- Problem requirements -
Reproduce the listing that follows character for character, excluding its pictures.

[Task data Boundary: Start]

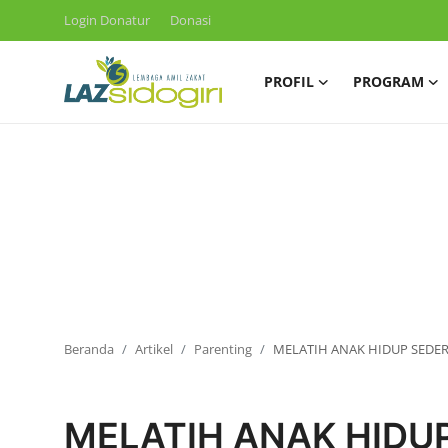
Login Donatur
Donasi
PROFIL
PROGRAM
Masuk
Daftar
Profil
Program
Layanan
Liputan
Artikel
Beranda
Artikel
Parenting
MELATIH ANAK HIDUP SEDE
Konsultasi ZIS
Parenting
MELATIH ANAK HIDU
Publikasi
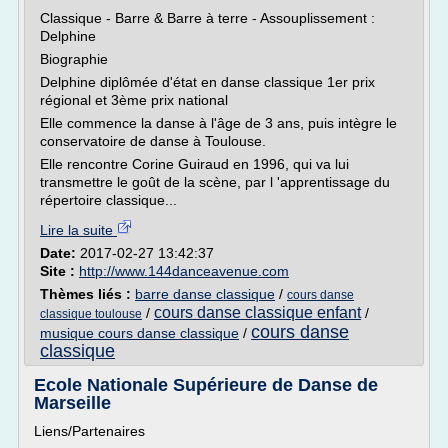
Classique - Barre & Barre à terre - Assouplissement :
Delphine
Biographie
Delphine diplômée d'état en danse classique 1er prix
régional et 3ème prix national
Elle commence la danse à l'âge de 3 ans, puis intègre le
conservatoire de danse à Toulouse.
Elle rencontre Corine Guiraud en 1996, qui va lui
transmettre le goût de la scène, par l 'apprentissage du
répertoire classique...
Lire la suite
Date:
2017-02-27 13:42:37
Site :
http://www.144danceavenue.com
Thèmes liés :
barre danse classique
/
cours danse
cours danse classique enfant
/
/
classique toulouse
cours danse
musique cours danse classique
/
classique
Ecole Nationale Supérieure de Danse de
Marseille
Liens/Partenaires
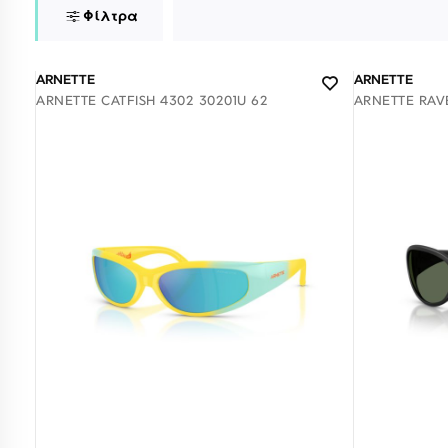
Φίλτρα
ARNETTE
ARNETTE
ARNETTE CATFISH 4302 30201U 62
ARNETTE RAV
Σύνδεση/Εγγραφή
Αγαπημένα
ΕΠΙΣΚΕΦΘΕΊΤΕ ΜΑΣ
ΩΡΆΡΙΟ
Εντός Στοάς Πεσματζόγλου,
Δευ-Τετ
Τρί-Πέμ-
Πανεπιστημίου 39, 10564, Αθήνα, Ελλάδα
10:00 - 18:00
10:00 - 1
Διαθέσιμο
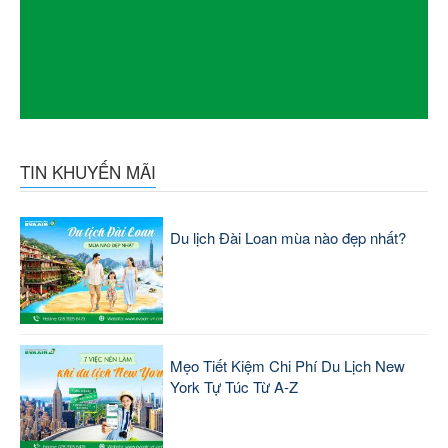
TIN KHUYẾN MÃI
Du lịch Đài Loan mùa nào đẹp nhất?
Mẹo Tiết Kiệm Chi Phí Du Lịch New
York Tự Túc Từ A-Z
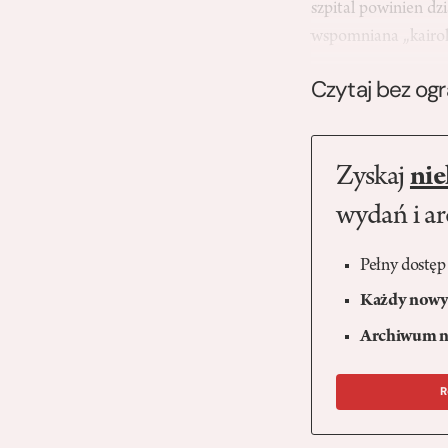
szpital powinien dz
wspomniana „kairo
Czytaj bez og
Zyskaj
nie
wydań i a
Pełny dostęp
Każdy nowy 
Archiwum n
R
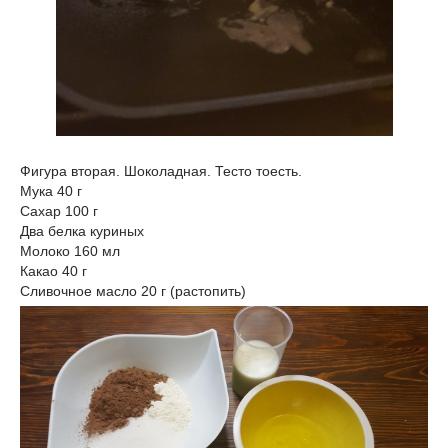
Фигура вторая. Шоколадная. Тесто тоесть.
Мука 40 г
Сахар 100 г
Два белка куриных
Молоко 160 мл
Какао 40 г
Сливочное масло 20 г (растопить)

[Task data Boundary: End]

- Written solution -
Login Donatur
Donasi
PROFIL
PROGRAM
Masuk
Daftar
Profil
Program
Layanan
Liputan
Artikel
Beranda
Artikel
Parenting
MELATIH ANAK HIDUP SEDE
Konsultasi ZIS
Parenting
MELATIH ANAK HIDU
Publikasi
Classique - Barre & Barre à terre - Assouplissement :
Delphine
Biographie
Delphine diplômée d'état en danse classique 1er prix
régional et 3ème prix national
Elle commence la danse à l'âge de 3 ans, puis intègre le
conservatoire de danse à Toulouse.
Elle rencontre Corine Guiraud en 1996, qui va lui
transmettre le goût de la scène, par l 'apprentissage du
répertoire classique...
Lire la suite
Date:
2017-02-27 13:42:37
Site :
http://www.144danceavenue.com
Thèmes liés :
barre danse classique
/
cours danse
cours danse classique enfant
/
/
classique toulouse
cours danse
musique cours danse classique
/
classique
Ecole Nationale Supérieure de Danse de
Marseille
Liens/Partenaires
Φίλτρα
ARNETTE
ARNETTE
ARNETTE CATFISH 4302 30201U 62
ARNETTE RAV
Σύνδεση/Εγγραφή
Αγαπημένα
ΕΠΙΣΚΕΦΘΕΊΤΕ ΜΑΣ
ΩΡΆΡΙΟ
Εντός Στοάς Πεσματζόγλου,
Δευ-Τετ
Τρί-Πέμ-
Πανεπιστημίου 39, 10564, Αθήνα, Ελλάδα
10:00 - 18:00
10:00 - 1
Διαθέσιμο
TIN KHUYẾN MÃI
Du lịch Đài Loan mùa nào đẹp nhất?
Mẹo Tiết Kiệm Chi Phí Du Lịch New
York Tự Túc Từ A-Z
szpital powinien dz
wspomniana „kairo
Czytaj bez og
Zyskaj
nie
wydań i a
Pełny dostęp
Każdy nowy 
Archiwum n
R
Фигура вторая. Шоколадная. Тесто тоесть.
Мука 40 г
Сахар 100 г
Два белка куриных
Молоко 160 мл
Какао 40 г
Сливочное масло 20 г (растопить)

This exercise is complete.